Review – Fringe Art and Vikings
Darwin – what happened? When I agreed to bring my hills-hoist and grindhouse cabaret up to the Darwin Fringe, little did I know I was going to experience one of the city’s weirdest cultural traditions, meet a bunch of great people, and see a heap of subversive fringe art. I feel like I’ve had a one-week, high-octane download, capped off at the aftermath of the Viking Funeral watching a boat smolder and men in fur dancing.
By Leah Shelton.
We arrived very late in the hot balmy evening on a Sunday night, the airport still packed and as lively as if it were peak hour – perhaps it was. After spending our first couple of days working solidly to transform ACCOMPLICE Arts Space into a theatre, it was time to venture out.
First up was Brown’s Mart. We saw No Exit, an incredible text by John-Paul Sartre, directed by Tony Rive with Josh Cameron, Michaela Davis and Becky Gethen playing three damned souls in a hellish purgatory. The simplicity of the work, staged with three chairs and minimal lighting, laid bare the text, and the actors clearly relished the complexity and depth of the work. I left the theatre feeling suitably dark and nihilistic, but this was quickly offset by a visit to the Brown’s Mart toilets where I stumbled upon VINspired.
And VINspiring it was! This collection of Vin Diesel quotes and Facebook posts (meant to be viewed with your pants down) felt like part-homage and part-pisstake to a muscle-bound man who obviously also inspires millions. Definitely a great experience to have in the toilet.
Next on the agenda was Fascisimo, hosted by punk banjo-wielding activist Shel “Shocked” O’Toole and her sidekicks Kevin “Bloody” McCarthy and “Rebellious” Rob Inder-Smith.
This was an outrageous, outspoken protest gig and I felt like I had dropped into the heart of the activist movement in Darwin. It was anarchic and angry and celebratory.
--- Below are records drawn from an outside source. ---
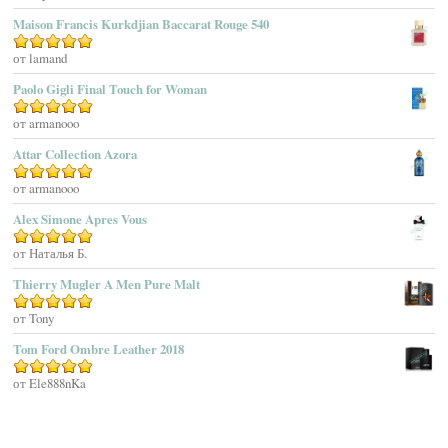
Maison Francis Kurkdjian Baccarat Rouge 540
Afnan Perfumes
Agatha Ruiz De La Prada
Оценка
от lamand
5
из 5
Agatho Parfum
Paolo Gigli Final Touch for Woman
Agent Provocateur
Оценка
от armanooo
5
из 5
Agnes B
Agonist
Attar Collection Azora
Ahjaar
Оценка
от armanooo
5
из 5
Aigner
Alex Simone Apres Vous
Aj Arabia (Widian)
Ajmal
Оценка
от Наталья Б.
5
из 5
Akaro Exclusive
Thierry Mugler A Men Pure Malt
Akro
Оценка
от Tony
5
из 5
Al Hamatt
Tom Ford Ombre Leather 2018
Al Haramain
Al-Jazeera
Оценка
от Ele888nKa
5
из 5
Alaïa Paris
Alain Delon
Highlights for me included Shel’s ballad to Trump - “keep your hands off my cat”; and the show-stealer, a question-answer style duet between two generations, Kevin McCarthy as the protector of the budget (singing “we really can’t afford to save the planet”), and a young girl in the audience asking simple questions that our politicians continually refuse to answer.
With my limited time I tried to consume as much art as possible. The stunning sound installation Halo Halo gave me the chance to lie inside an open canvas tent listening to a Filipino woman’s experience of moving to Darwin for love – incredibly engaging and a human story that left me wanting more.
The beautiful and evocative Heavenly Creatures exhibition placed me right in the desert landscape, and Trumpageddon Looming was a grand mess of abstract political commentary and an experiment in interactive art.
Regan Lynch, an ex-local Darwinian, was endearing and ridiculous in Regan Lynch Does it In Public and I’d happily watch him do it in public again.
I only wish I could have seen more. But for now, here’s to you Darwin, and your mess of Vikings, activists, artists, absurdists and awesome people. Can’t wait to come back soon.
Leah Shelton’s Terror Australis played at ACCOMPLICE Arts Space, as part of Darwin Fringe Festival.